Cash turns back into the wagon.
He lays his hands flat on Addie, rocking her a little.
His face is calm, down-sloped, calculant, concerned. He lifts his box of tools and wedges it forward tinder the seat; together we shove Addie forward, wedging her between the tools and the wagon bed.
Then he looks at me.
"No," I say.
"I reckon I’ll stay.
Might take both of us."
From the tool box he takes his coiled rope and carries the end twice around the seat stanchion and passes the end to me without tying it.
The other end he pays out to Jewel, who takes a turn about his saddle horn.
He must force the horse down into the current.
It moves, highkneed, archnecked, boring and chafing.
Jewel sits lightly forward, his knees lifted a little; again his swift alert calm gaze sweeps upon us and on.
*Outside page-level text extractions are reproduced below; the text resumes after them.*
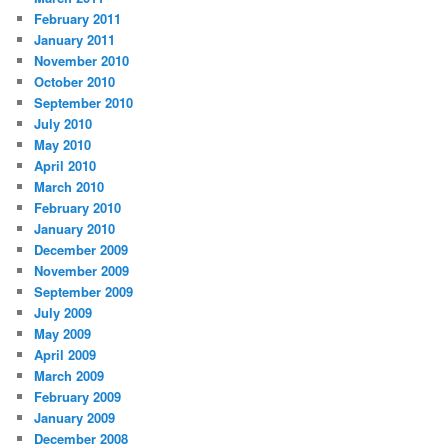
February 2011
January 2011
November 2010
October 2010
September 2010
July 2010
May 2010
April 2010
March 2010
February 2010
January 2010
December 2009
November 2009
September 2009
July 2009
May 2009
April 2009
March 2009
February 2009
January 2009
December 2008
He lowers the horse into the stream, speaking to it in a soothing murmur.
The horse slips, goes under to the saddle, surges to its feet again, the current building up against Jewel's thighs.
"Watch yourself," Cash says.
"I'm on it now," Jewel says.
"You can come ahead now."
Cash takes the reins and lowers the team carefully and skillfully into the stream.
I felt the current take us and I knew we were on the ford by that reason, since it was only by means of that slipping contact that we could tell that we were in motion at all.
What had once been a -flat surface was now a succession of troughs and hillocks lifting and falling about us, shoving at us, teasing at us with light lazy touches in the vain instants of solidity underfoot.
Cash looked back at me, and then I knew that we were gone.
But I did not realise the reason for the rope until I saw the log.
It surged up out of the water and stood for an instant upright upon that surging and heaving desolation like Christ.
Get out and let the current take you down to the bend, Cash said.
You can make it all right.
No, I said, I'd get just as wet that way as this
The log appears suddenly between two hills, as if it had rocketed suddenly from the bottom of the river.
Upon the end of it a long gout of foam hangs like the beard of an old man or a goat.
When Cash speaks to me I know that he has been watching it all the time, watching it and watching Jewel ten feet ahead of us.
"Let the rope go," he says.
With his other hand he reaches down and reeves the two turns from the stanchion.
"Ride on, Jewel," he says; "see if you can pull us ahead of the log."
Jewel shouts at the horse; again he appears to lift it bodily between his knees.
He is just above the top of the ford and the horse has a purchase of some sort for it surges forward, shining wetly half out of water, crashing on in a succession of lunges.
It moves unbelievably fast; by that token Jewel realises at last that the rope is free, for I can see him sawing back on the reins, his head turned, as the log rears in a long sluggish lunge between us, bearing down upon the team.
They see it too; for a moment they also shine black out of water.
Then the downstream one vanishes, dragging the other with him; the wagon sheers crosswise, poised on the crest of the ford as the log strikes it, tilting it up and on.
Cash is half turned, the reins running taut from his hand and disappearing into the water, the other hand reached back upon Addie, holding her jammed over against the high side of the wagon.
"Jump clear," he says quietly.
"Stay away from the team and dont try to fight it.
It'll swing you into the bend all right."
"You come too," I say.
Vernon and Vardaman are running along the bank, pa and Dewey Dell stand watching us, Dewey Dell with the basket and the package in her arms.
Jewel is trying to fight the horse back.
The head of one mule appears, its eyes wide; it looks back at us for an instant, making a sound almost human.
The head vanishes again.
"Back, Jewel," Cash shouts.
"Back, Jewel."
For another instant I see him leaning to the tilting wagon, his arm braced back against Addie and his tools; I see the bearded head of the rearing log strike up again, and beyond it Jewel holding the horse upreared, its head wrenched around, hammering its head with his fist.
I jump from the wagon on the downstream side.